__Data to use__
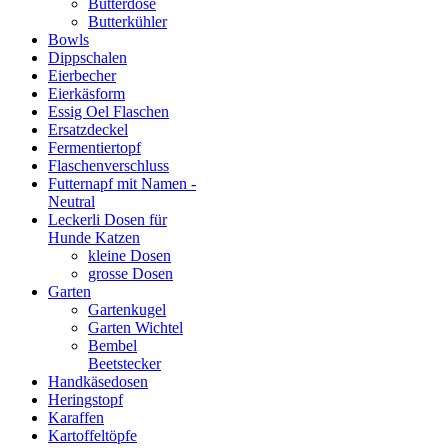
Butterdose
Butterkühler
Bowls
Dippschalen
Eierbecher
Eierkäsform
Essig Oel Flaschen
Ersatzdeckel
Fermentiertopf
Flaschenverschluss
Futternapf mit Namen -
Neutral
Leckerli Dosen für
Hunde Katzen
kleine Dosen
grosse Dosen
Garten
Gartenkugel
Garten Wichtel
Bembel
Beetstecker
Handkäsedosen
Heringstopf
Karaffen
Kartoffeltöpfe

__Task__
Up to the line containing "Dippschalen", skip everything; from that line through the last line above, return each line exactly.

__Task output__
Dippschalen
Eierbecher
Eierkäsform
Essig Oel Flaschen
Ersatzdeckel
Fermentiertopf
Flaschenverschluss
Futternapf mit Namen -
Neutral
Leckerli Dosen für
Hunde Katzen
kleine Dosen
grosse Dosen
Garten
Gartenkugel
Garten Wichtel
Bembel
Beetstecker
Handkäsedosen
Heringstopf
Karaffen
Kartoffeltöpfe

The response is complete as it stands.